That team, which would have been inspiring even without a tragedy to overcome, went on to lose only one game in what was considered a surprise and set the stage for about a successful 10-year run by the Vols. The team’s story on the field and through the eyes of the players will be told in part 3 of this series in the near future.
 
Ms. McClain – who still has her husband’s 1957 Sugar Bowl watch that was found at the accident site and was stopped at 6:53 a.m., the apparent time of the crash -- said she does hope to attend and revisit Knoxville for the first time since 1965 in the near future with her two sons.           
 
But she has revisited the town many times in her mind, and they are mostly good memories, she said.
 
“I’ll never forget the generosity of Knoxville,” she said. “I’ll always be indebted to the University of Tennessee, Knoxville and the state of Tennessee for always being so caring.”
            
“That whole community, they were reaching out to all of us.
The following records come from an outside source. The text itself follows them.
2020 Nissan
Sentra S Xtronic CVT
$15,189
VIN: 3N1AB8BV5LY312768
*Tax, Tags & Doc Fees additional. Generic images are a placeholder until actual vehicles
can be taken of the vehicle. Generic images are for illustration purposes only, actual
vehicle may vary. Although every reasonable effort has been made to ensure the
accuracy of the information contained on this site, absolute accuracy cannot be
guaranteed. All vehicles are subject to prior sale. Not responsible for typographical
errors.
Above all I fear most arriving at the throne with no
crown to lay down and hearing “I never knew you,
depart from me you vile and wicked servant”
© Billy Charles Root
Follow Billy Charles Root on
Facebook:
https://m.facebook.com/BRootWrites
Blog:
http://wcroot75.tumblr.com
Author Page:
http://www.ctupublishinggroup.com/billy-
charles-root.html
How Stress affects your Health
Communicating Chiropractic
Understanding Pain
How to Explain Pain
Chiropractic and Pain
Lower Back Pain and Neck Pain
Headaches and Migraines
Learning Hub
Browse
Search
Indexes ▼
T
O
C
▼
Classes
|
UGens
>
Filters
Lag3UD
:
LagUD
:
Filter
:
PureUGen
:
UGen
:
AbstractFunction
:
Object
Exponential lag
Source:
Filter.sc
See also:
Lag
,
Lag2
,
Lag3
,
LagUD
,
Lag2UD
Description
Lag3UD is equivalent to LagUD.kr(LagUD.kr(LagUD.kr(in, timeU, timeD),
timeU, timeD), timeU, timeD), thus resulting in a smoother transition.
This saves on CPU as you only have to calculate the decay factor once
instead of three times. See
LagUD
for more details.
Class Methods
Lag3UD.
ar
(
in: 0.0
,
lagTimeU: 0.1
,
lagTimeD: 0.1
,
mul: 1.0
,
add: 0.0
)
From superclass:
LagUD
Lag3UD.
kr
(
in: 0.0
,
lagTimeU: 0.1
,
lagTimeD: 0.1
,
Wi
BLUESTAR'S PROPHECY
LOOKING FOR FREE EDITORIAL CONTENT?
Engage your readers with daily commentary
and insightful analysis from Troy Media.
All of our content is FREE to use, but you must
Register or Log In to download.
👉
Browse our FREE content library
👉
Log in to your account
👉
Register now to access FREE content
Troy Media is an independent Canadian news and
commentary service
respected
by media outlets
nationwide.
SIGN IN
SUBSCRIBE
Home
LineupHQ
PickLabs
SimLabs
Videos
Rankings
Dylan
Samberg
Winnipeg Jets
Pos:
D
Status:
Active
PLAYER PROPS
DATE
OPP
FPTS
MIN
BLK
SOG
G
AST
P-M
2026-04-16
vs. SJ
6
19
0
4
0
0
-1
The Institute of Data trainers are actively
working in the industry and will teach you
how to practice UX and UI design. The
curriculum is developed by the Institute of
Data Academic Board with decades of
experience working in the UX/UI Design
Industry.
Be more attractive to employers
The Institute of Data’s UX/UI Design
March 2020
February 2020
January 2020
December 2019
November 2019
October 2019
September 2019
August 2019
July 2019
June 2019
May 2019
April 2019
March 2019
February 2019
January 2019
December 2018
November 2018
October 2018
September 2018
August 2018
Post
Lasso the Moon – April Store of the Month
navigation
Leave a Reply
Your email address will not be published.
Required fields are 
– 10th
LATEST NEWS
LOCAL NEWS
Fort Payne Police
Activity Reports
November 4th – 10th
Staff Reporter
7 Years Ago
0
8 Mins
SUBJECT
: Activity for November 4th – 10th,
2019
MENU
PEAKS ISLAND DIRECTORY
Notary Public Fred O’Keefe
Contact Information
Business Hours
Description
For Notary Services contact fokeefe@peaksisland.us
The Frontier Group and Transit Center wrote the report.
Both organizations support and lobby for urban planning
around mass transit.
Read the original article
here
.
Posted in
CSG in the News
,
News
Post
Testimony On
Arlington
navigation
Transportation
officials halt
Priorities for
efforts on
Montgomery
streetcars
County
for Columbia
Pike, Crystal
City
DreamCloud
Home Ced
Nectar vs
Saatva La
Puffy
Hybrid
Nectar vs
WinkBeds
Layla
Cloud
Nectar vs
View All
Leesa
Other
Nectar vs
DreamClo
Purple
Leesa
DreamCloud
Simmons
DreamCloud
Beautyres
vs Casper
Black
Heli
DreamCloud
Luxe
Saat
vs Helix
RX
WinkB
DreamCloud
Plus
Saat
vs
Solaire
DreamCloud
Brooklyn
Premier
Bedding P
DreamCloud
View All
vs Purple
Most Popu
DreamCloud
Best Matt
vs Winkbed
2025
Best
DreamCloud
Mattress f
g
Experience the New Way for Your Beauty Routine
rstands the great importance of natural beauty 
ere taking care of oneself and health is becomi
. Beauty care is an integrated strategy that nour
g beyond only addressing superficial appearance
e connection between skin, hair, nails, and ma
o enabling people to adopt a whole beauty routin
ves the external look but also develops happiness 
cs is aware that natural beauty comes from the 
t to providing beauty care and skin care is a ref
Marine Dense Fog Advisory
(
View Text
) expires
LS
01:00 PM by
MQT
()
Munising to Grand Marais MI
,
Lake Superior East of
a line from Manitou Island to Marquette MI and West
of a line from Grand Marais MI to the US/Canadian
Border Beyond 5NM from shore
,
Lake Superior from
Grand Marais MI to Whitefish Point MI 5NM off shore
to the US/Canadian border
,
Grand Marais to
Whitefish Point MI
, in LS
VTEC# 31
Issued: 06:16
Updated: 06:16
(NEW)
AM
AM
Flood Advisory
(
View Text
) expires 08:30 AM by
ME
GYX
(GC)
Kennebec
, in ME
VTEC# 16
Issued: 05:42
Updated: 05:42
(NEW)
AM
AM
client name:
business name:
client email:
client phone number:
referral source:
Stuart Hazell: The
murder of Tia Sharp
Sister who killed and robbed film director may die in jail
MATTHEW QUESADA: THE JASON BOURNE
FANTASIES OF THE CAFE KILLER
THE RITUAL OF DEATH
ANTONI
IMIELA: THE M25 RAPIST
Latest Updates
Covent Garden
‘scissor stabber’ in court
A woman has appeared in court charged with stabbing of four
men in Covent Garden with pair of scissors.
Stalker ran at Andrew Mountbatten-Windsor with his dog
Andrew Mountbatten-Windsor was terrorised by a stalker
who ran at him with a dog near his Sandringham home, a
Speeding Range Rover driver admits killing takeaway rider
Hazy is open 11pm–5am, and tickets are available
The state legislature passed a resolution and sent us each a copy. And we would periodically get letters from Sunday school classes” (who were involved in a community-wide fund to help the coaches’ children).
 
Lynnie Tunnell’s and Bill Majors’ son, Mark, also expressed a sense of gratitude for the fund-raising efforts during a heartfelt talk at the October plaque dedication ceremony in the UT football training and office facility.
 
“That helped put me through school and helped provide a job to support my family,” said the current resident of South Carolina in the video of the event found on YouTube. “I’ve always wanted to be able to say thanks. We appreciate the support you all had for our families.”
 
Mrs. Tunnell said she is also appreciative of the kindness of the entire University of Tennessee community – and thankful for the grace of God.
 
“I find comfort in scriptures which my public school teachers in Kingsport had us memorize, including Psalm 121, ‘I will lift up mine eyes unto the hills from whence cometh my help. My help cometh from the Lord, which made heaven and Earth,’ ” she said.